House Democrats Introduce $1 Trillion HEROES Act

On Tuesday, House Democrats unveiled the Health and Economic Recovery Omnibus Emergency Solutions Act (HEROES Act) and summary. While the House is expected to vote on the $3 trillion bill on Friday, it is unlikely to become law, at least not in its current form. The bill is largely a messaging document that lays the groundwork for negotiations with the Senate and Republicans. Republicans dismissed the bill even before the text was public, calling it a Democratic wishlist that would go nowhere in the GOP-controlled Senate. It is unlikely Congress will pass another relief package before June and Senate Majority Leader Mitch McConnell (R-KY) has indicated that he will push for liability protections for businesses that reopen during the pandemic in exchange for aid for state and local governments.

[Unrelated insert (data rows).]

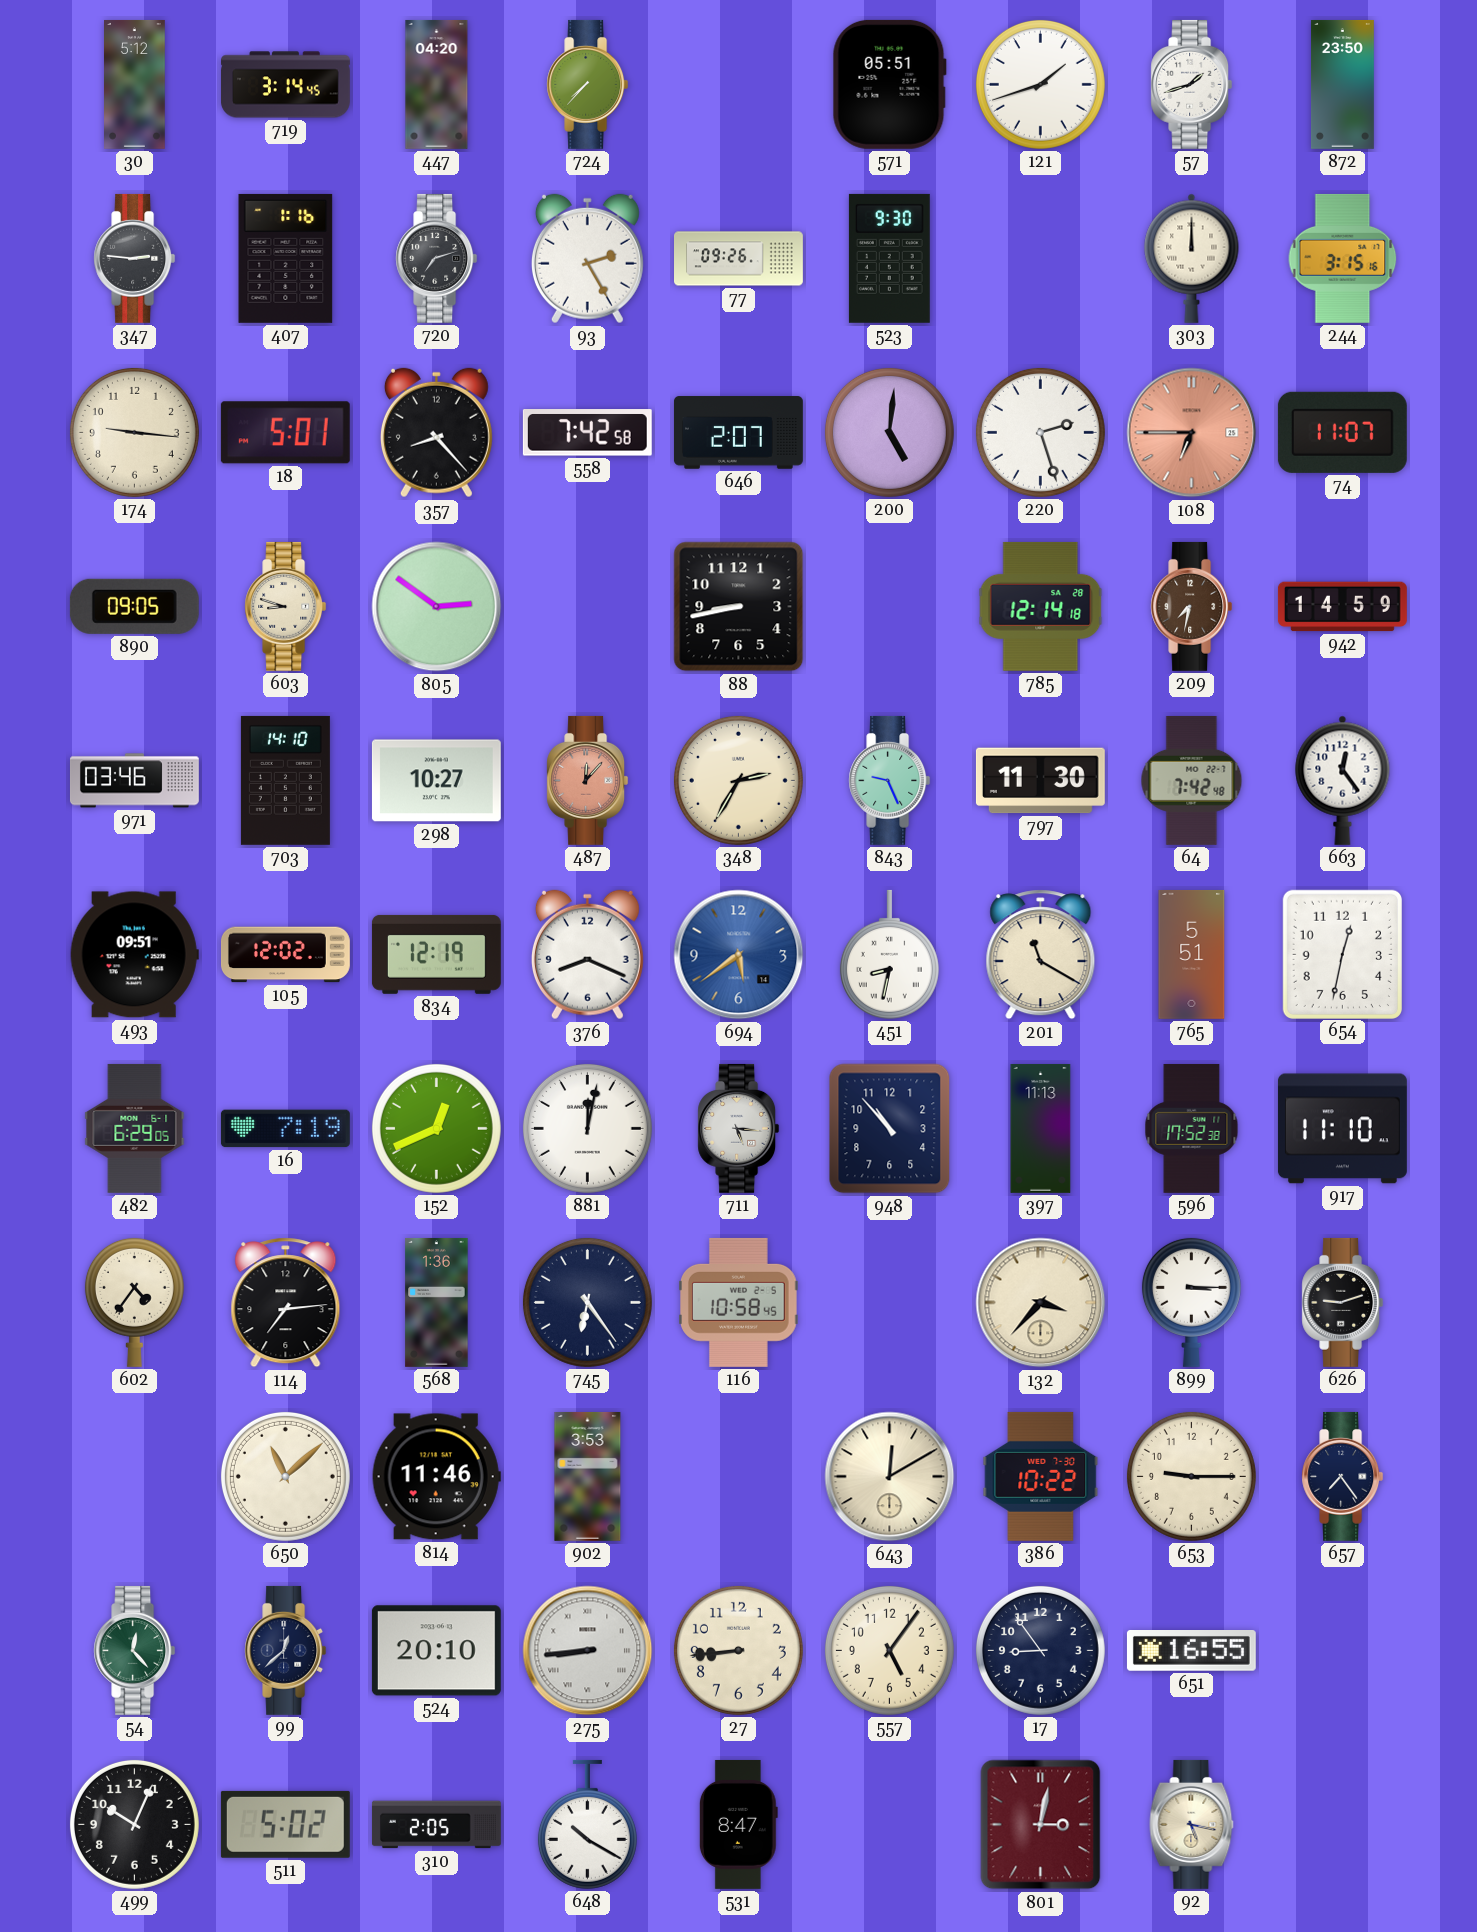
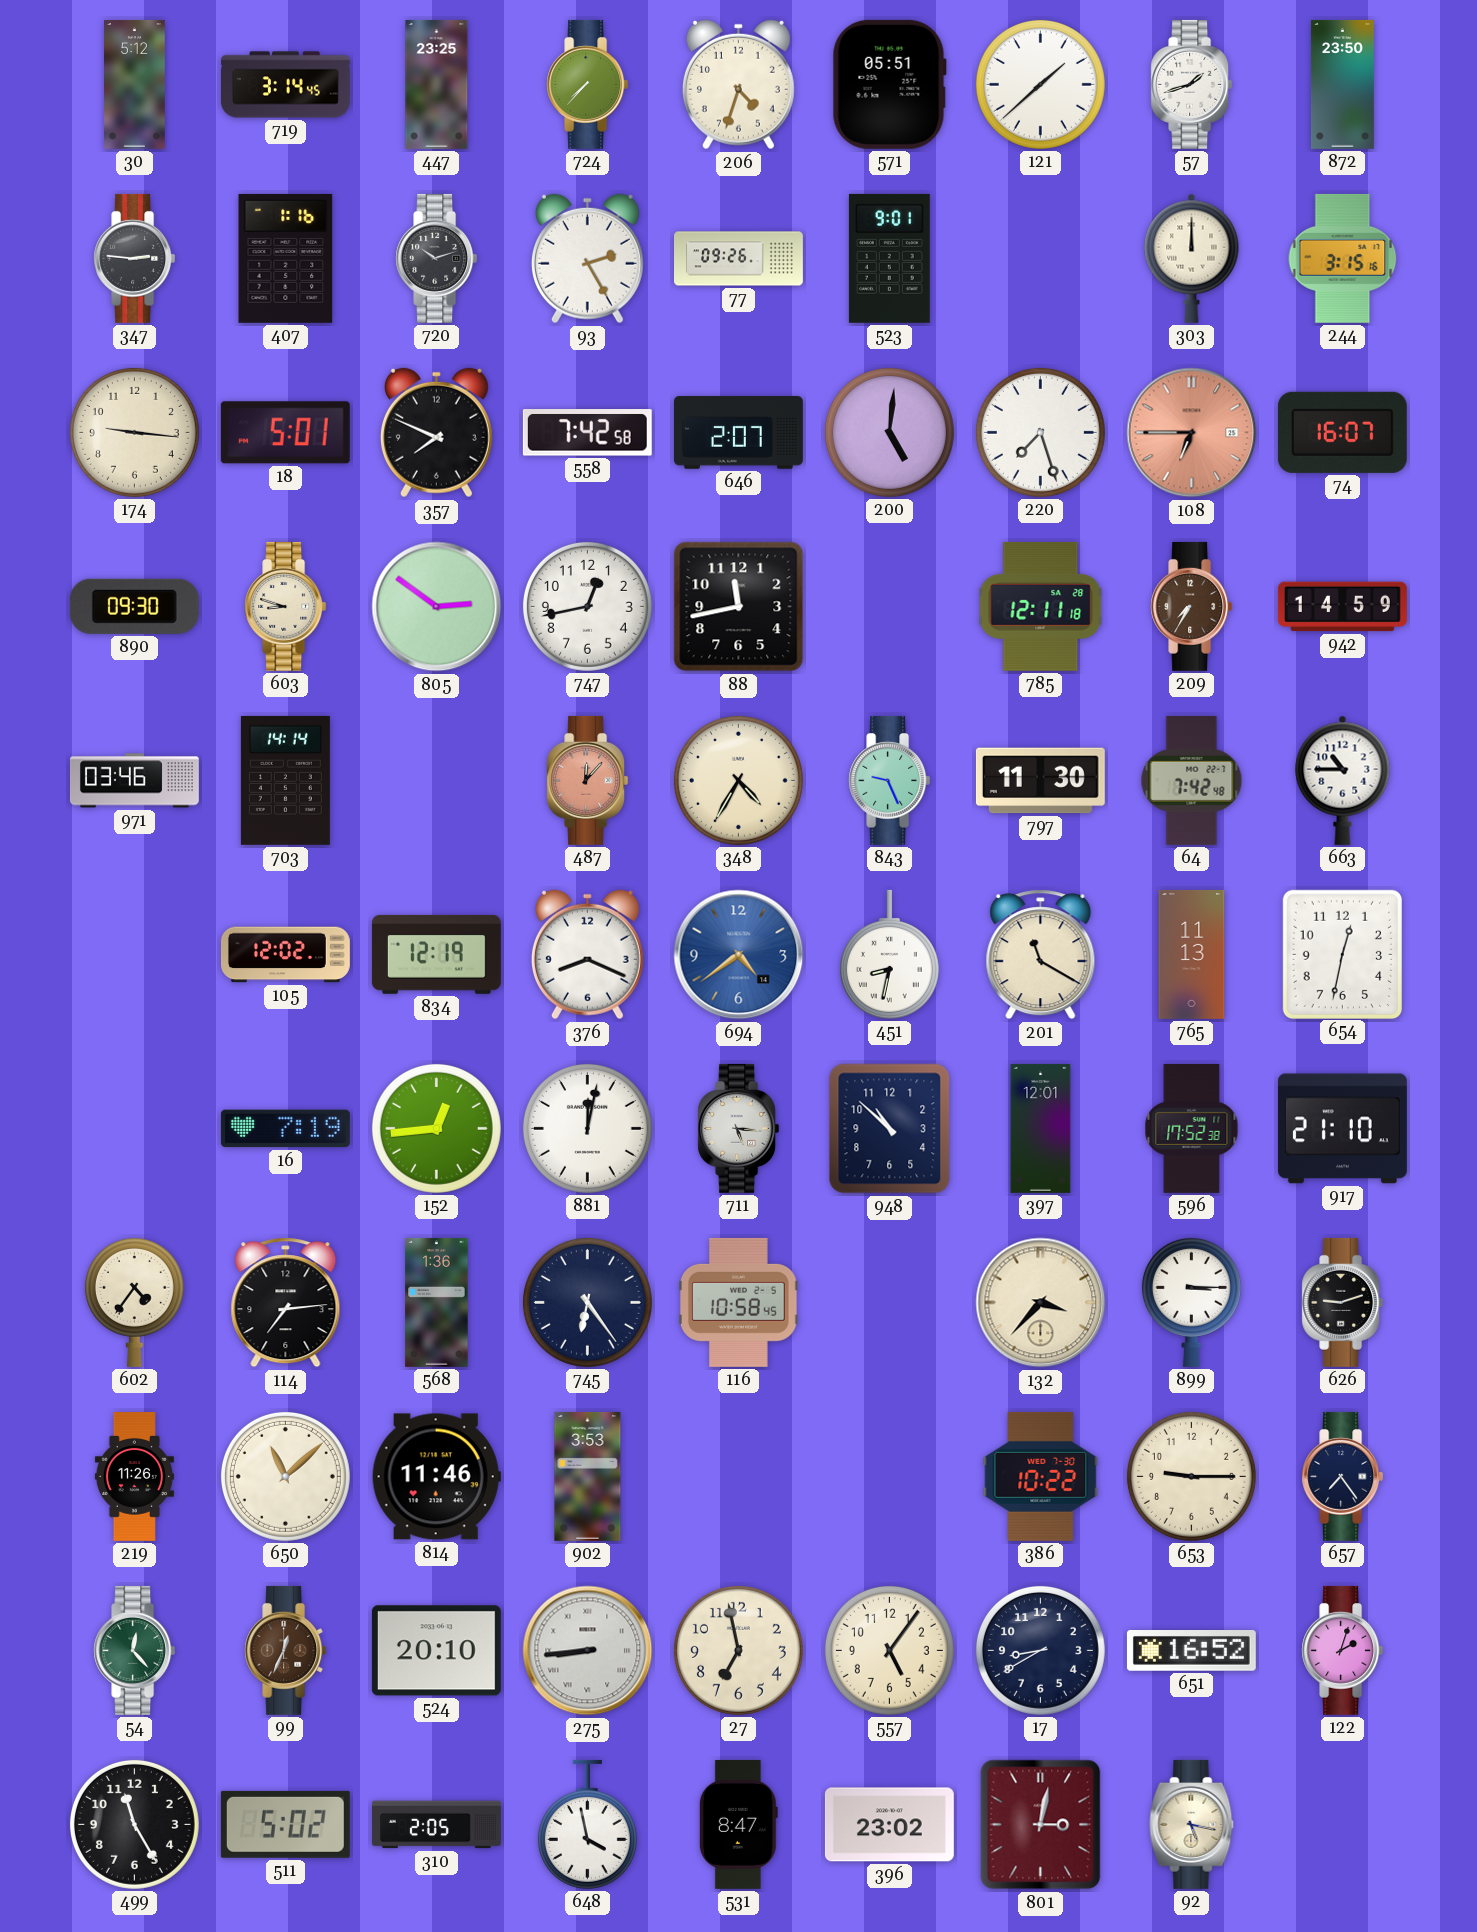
447: 04:20 -> 23:25
206: none -> 4:33
121: 1:42 -> 1:38
720: 7:12 -> 10:12
523: 9:30 -> 9:01
357: 8:23 -> 7:49
220: 2:27 -> 7:27
74: 11:07 -> 16:07
890: 09:05 -> 09:30
747: none -> 12:43
88: 8:43 -> 11:43
785: 12:14 -> 12:11
209: 7:32 -> 7:35
703: 14:10 -> 14:14
298: 10:27 -> none
348: 2:35 -> 4:35
663: 12:24 -> 10:45
493: 09:51 -> none
694: 5:39 -> 4:39
765: 5:51 -> 11:13
482: 6:29 -> none
152: 12:41 -> 12:44
948: 10:53 -> 10:52
397: 11:13 -> 12:01
917: 11:10 -> 21:10
219: none -> 11:26
643: 12:10 -> none
99: 12:38 -> 12:34
99 dial: navy -> brown
27: 8:44 -> 6:58
17: 8:54 -> 8:40
651: 16:55 -> 16:52
122: none -> 2:03
499: 10:04 -> 11:25
648: 10:20 -> 3:58
396: none -> 23:02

He and several other Republicans want to wait to see the impact of the current relief measure before passing any other relief and are indicating that future spending may need to be offset by budget cuts.

The bill notably does not include the ACTION Campaign priorities to fix the four percent credit rate or lower the 50 percent test. Congressional staff indicated that the HEROES legislation is still viewed as a response bill and our asks are lively to be included in a later recovery bill.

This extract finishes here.